======== DATASET EXTRACT

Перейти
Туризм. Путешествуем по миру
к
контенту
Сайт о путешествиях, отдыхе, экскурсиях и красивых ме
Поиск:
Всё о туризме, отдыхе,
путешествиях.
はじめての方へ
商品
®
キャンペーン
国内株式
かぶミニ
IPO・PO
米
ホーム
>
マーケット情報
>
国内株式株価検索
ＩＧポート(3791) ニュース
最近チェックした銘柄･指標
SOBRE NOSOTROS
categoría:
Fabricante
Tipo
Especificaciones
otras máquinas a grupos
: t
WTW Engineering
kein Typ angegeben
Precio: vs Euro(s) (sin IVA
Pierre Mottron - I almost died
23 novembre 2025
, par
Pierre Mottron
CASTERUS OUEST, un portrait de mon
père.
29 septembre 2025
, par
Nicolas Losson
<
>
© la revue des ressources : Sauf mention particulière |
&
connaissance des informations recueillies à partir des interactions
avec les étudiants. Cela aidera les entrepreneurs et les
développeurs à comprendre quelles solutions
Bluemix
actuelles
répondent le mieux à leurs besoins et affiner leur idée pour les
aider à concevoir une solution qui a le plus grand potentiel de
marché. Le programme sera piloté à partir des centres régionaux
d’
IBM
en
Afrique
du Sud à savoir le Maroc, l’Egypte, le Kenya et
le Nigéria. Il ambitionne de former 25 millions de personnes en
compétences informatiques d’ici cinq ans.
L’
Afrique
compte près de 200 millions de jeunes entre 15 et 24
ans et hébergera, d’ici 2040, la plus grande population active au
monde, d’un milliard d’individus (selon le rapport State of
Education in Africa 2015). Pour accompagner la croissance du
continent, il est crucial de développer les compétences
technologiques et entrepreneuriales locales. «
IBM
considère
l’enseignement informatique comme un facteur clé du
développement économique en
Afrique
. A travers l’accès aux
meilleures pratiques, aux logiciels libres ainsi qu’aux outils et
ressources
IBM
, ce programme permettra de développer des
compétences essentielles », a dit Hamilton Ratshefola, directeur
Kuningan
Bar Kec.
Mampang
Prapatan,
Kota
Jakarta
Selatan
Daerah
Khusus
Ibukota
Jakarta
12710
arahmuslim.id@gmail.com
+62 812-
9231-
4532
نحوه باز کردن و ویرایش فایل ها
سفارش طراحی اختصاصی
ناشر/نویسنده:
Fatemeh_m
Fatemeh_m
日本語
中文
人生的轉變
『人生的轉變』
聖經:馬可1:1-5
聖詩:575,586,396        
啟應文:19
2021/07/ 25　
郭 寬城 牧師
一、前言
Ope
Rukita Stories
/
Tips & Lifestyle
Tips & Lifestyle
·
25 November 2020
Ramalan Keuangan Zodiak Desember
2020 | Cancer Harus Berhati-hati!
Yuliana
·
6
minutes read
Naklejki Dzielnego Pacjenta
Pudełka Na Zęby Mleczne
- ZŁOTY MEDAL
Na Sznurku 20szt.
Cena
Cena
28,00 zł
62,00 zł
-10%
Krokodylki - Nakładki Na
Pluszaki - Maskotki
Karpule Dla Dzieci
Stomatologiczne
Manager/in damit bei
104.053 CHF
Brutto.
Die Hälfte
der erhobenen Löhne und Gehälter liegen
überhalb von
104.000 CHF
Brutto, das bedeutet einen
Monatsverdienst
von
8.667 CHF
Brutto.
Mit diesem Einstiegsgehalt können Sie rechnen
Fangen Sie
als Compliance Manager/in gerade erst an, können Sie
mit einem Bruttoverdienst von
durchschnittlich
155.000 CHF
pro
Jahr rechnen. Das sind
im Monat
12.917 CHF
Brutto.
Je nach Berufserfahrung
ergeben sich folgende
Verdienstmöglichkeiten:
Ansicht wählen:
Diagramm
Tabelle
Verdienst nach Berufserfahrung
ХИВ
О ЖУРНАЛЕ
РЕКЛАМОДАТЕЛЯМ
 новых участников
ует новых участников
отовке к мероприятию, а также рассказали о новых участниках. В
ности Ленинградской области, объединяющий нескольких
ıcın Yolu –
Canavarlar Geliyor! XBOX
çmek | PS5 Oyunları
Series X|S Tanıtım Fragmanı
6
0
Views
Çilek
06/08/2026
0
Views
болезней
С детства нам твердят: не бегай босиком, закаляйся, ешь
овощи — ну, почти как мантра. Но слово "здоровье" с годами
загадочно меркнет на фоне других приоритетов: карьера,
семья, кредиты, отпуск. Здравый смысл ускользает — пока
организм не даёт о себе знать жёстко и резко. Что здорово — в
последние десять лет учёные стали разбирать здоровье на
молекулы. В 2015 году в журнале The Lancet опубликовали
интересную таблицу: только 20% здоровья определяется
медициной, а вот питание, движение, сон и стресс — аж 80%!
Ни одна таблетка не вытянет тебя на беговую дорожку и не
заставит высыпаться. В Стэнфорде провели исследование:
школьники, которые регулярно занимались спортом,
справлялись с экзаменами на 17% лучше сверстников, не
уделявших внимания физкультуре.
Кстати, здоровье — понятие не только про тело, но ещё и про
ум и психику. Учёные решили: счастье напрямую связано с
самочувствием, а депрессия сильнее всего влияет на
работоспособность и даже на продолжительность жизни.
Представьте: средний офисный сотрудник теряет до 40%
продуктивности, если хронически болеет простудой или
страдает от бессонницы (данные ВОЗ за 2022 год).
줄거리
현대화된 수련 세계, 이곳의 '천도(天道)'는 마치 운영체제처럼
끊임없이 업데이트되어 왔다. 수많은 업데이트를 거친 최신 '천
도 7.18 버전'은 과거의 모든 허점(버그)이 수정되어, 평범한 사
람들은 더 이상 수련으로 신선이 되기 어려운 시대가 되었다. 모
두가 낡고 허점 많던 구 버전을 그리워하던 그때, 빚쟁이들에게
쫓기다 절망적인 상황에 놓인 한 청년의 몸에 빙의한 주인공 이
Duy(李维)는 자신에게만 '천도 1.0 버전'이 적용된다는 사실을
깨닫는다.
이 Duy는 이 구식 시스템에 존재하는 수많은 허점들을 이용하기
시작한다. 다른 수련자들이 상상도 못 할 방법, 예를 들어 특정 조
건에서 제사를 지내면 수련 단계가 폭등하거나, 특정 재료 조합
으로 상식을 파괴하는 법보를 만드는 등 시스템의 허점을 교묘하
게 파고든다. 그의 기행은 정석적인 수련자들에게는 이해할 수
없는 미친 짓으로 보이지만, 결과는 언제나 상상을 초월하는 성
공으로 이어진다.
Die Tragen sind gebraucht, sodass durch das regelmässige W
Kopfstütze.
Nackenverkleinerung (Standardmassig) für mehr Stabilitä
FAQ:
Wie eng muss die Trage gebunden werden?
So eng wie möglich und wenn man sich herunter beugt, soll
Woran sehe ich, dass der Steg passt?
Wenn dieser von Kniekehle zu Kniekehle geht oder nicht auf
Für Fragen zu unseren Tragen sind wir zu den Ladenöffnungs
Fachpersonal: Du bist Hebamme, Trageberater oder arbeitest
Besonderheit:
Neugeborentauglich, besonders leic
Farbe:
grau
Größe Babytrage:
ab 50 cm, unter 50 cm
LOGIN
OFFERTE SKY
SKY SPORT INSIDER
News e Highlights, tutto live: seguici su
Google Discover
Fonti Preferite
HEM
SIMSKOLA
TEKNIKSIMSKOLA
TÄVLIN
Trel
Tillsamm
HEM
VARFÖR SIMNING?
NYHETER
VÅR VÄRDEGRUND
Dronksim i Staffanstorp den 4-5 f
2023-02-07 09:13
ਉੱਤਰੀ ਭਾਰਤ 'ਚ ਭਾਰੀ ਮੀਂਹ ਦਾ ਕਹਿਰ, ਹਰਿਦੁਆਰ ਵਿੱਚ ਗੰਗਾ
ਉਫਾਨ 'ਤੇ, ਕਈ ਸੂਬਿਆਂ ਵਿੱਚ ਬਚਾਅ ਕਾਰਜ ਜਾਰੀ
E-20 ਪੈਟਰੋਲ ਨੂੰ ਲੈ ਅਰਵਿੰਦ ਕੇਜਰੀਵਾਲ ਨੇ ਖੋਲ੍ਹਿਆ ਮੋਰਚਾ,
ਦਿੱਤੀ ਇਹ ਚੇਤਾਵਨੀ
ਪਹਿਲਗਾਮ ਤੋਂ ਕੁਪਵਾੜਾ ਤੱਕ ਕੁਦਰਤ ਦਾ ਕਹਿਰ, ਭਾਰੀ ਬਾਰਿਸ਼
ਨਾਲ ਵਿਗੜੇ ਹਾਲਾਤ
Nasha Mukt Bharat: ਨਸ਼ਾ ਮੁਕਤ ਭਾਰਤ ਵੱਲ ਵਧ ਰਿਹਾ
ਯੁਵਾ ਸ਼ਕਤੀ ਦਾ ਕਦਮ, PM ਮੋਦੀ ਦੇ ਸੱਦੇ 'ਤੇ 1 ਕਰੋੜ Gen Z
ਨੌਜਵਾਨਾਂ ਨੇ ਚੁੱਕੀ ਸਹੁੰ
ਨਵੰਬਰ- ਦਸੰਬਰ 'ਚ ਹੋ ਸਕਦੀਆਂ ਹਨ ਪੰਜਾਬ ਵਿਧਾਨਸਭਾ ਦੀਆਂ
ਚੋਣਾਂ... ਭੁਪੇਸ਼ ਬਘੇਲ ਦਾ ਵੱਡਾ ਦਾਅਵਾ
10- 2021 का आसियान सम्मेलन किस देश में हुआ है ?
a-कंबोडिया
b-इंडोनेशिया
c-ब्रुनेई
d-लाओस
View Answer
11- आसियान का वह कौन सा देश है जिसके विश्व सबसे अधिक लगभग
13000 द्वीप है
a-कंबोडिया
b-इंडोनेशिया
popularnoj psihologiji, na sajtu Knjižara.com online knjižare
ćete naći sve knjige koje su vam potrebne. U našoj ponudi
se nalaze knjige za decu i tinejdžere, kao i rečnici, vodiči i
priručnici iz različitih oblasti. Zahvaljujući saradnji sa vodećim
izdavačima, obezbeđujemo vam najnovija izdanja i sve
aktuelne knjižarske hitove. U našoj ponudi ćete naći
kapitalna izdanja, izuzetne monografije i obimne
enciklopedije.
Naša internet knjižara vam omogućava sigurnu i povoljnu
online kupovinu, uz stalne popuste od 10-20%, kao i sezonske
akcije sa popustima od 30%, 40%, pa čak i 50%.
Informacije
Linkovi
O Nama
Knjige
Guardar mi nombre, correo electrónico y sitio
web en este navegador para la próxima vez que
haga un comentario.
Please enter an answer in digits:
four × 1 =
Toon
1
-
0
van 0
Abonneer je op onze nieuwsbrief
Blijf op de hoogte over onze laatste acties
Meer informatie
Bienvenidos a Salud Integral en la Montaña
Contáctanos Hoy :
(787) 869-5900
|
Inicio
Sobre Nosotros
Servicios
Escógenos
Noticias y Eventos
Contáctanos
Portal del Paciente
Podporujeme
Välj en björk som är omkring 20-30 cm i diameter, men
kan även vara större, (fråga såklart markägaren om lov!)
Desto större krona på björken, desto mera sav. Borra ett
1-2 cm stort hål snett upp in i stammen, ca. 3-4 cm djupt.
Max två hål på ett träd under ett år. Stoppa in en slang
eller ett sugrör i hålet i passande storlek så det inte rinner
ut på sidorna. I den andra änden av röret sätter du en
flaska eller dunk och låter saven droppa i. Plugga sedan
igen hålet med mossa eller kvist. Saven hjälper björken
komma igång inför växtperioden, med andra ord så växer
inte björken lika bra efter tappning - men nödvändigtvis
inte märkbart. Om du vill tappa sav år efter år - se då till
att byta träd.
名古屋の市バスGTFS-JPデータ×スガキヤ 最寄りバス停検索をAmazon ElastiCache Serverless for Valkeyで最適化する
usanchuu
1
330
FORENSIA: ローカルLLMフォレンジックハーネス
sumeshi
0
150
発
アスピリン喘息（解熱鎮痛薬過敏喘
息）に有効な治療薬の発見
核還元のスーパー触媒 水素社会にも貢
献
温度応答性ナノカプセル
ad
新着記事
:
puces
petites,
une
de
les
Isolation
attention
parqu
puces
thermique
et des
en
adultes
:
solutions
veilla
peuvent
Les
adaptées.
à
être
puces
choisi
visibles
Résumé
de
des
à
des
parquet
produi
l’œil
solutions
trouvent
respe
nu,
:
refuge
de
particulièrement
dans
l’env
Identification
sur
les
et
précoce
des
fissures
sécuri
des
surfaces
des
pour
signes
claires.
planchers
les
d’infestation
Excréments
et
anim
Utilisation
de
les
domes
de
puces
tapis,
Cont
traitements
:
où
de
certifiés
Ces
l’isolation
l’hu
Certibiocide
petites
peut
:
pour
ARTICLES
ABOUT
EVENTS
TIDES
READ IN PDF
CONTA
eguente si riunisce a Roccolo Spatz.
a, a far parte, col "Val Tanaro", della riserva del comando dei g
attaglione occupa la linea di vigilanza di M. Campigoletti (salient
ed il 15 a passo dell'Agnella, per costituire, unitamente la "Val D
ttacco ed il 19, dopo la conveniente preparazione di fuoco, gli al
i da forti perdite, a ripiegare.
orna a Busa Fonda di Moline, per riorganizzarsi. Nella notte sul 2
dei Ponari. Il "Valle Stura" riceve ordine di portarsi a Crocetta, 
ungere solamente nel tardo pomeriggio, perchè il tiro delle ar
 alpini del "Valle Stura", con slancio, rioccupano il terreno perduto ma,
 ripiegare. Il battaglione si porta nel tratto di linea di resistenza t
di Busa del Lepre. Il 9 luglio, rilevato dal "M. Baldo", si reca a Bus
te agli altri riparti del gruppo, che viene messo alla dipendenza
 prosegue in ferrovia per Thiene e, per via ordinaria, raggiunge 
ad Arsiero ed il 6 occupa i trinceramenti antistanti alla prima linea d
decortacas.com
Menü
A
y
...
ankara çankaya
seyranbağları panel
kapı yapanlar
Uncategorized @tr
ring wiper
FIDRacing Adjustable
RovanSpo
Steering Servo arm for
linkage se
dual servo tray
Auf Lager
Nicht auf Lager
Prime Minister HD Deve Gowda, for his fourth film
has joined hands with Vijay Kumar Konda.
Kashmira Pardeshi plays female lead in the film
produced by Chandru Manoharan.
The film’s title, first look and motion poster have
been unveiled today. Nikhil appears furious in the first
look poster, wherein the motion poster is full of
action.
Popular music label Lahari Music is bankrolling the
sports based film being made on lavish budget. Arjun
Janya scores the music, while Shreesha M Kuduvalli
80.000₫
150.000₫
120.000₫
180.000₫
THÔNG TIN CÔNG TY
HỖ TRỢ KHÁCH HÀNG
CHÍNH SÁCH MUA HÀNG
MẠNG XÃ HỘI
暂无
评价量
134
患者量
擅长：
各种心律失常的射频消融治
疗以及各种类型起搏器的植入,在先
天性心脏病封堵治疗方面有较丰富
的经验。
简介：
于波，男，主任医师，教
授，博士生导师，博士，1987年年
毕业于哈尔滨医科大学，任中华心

================

WHAT IS NEEDED: Your answer should be a single number: the count of lines in the entries that contain "отдыхе".

EXERCISE ANSWER: 2